You have big ambitions for the Group's new business (3 GW of battery storage capacity projects and 1 GW of green H2 in 2030): how will you achieve them?


D.C.: We began greenfielding our own battery storage in renewables several years ago and are now seeing those first projects come online. We should have a little more than 700 MW of new battery storage online by the end 2023, while coordinating with GEMS on the operational aspects. This is a great demonstration of One ENGIE in that we are building and operating it, while GEMS will be the market face for those batteries. Additionally, with Flex Gen and Energy Solutions, we have worked on a couple of acquisitions that also brought in additional battery pipeline in order to fill our near-term goals. The Monarch project involved the acquisition of a pipeline from Belltown Power, which is a small developer out of North Texas. Because of this, Flex Gen & Retail, Renewables and Energy Solutions are working on projects in Texas and other states that will help us achieve those targets.

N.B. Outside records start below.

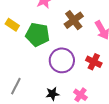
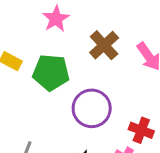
red cross: (94, 62) -> (141, 130), moved

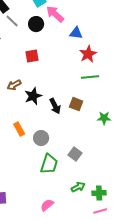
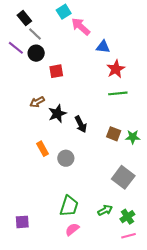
black circle: (36, 24) -> (36, 53), moved
brown square: (76, 104) -> (114, 134), moved
gray square: (75, 154) -> (123, 177), moved, size x1.5
green trapezoid: (49, 164) -> (69, 206), moved
green cross: (99, 193) -> (127, 217), turned -32

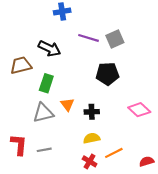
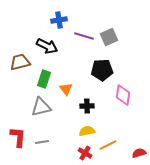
blue cross: (62, 12) -> (59, 20), moved
orange triangle: (67, 104) -> (66, 89), moved
pink diamond: (139, 110) -> (123, 95), moved, turned 55

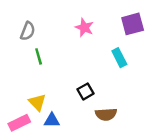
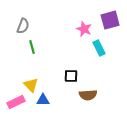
pink star: (84, 28) -> (84, 29), moved
black square: (86, 91) -> (71, 76), turned 32

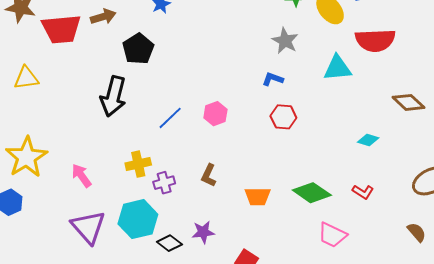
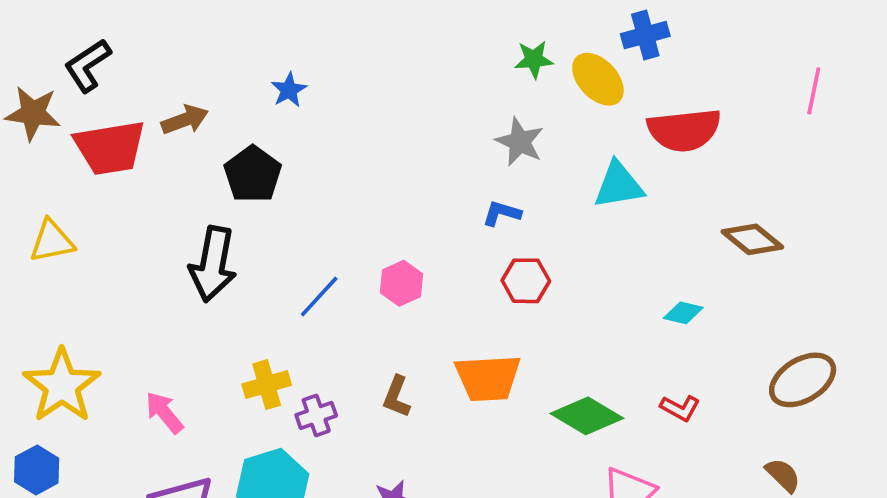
orange trapezoid: (257, 196) -> (488, 378), moved, size x1.4

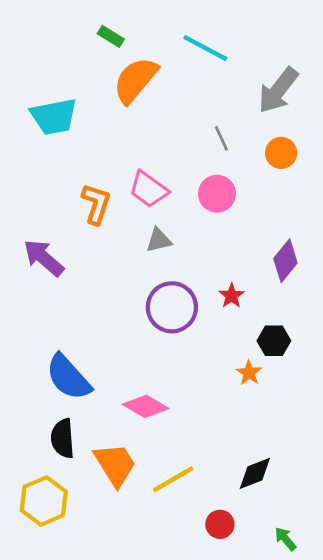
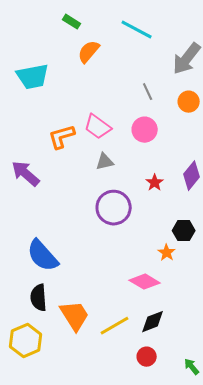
orange semicircle: (135, 80) -> (89, 52), size x0.7
orange L-shape: (96, 204) -> (62, 137), turned -124
red star: (232, 296) -> (155, 183), moved
pink diamond: (146, 406) -> (145, 282), moved
black diamond: (255, 473) -> (153, 322), moved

One of the biggest constraints we currently have is access to batteries. The pricing of batteries has gone up due to supply chain issues with COVID and the escalating trade issues between China and the United States. Since the vast majority of our batteries come from China, we have been looking to diversify our source and scope of supply. Presently there is a large demand for batteries primarily in California and Texas, spreading to the East Coast as we work on a higher level of renewables penetration.

Flex Gen & Retail, Renewables and Networks are working together on green H2, but it’s a nascent industry, so there are no operational projects at this point in the region. However, the groundwork to hit that 1 GW of green H2 by 2030 has already started. We are already having conversations with our customers and greenfielding sites, which include pipeline access, transmission access and the development of renewables so that we can be prepared to deliver on that target.

ENGIE global has been very supportive of the necessity of this early development to support that goal of 1 GW green H2 as this industry grows.”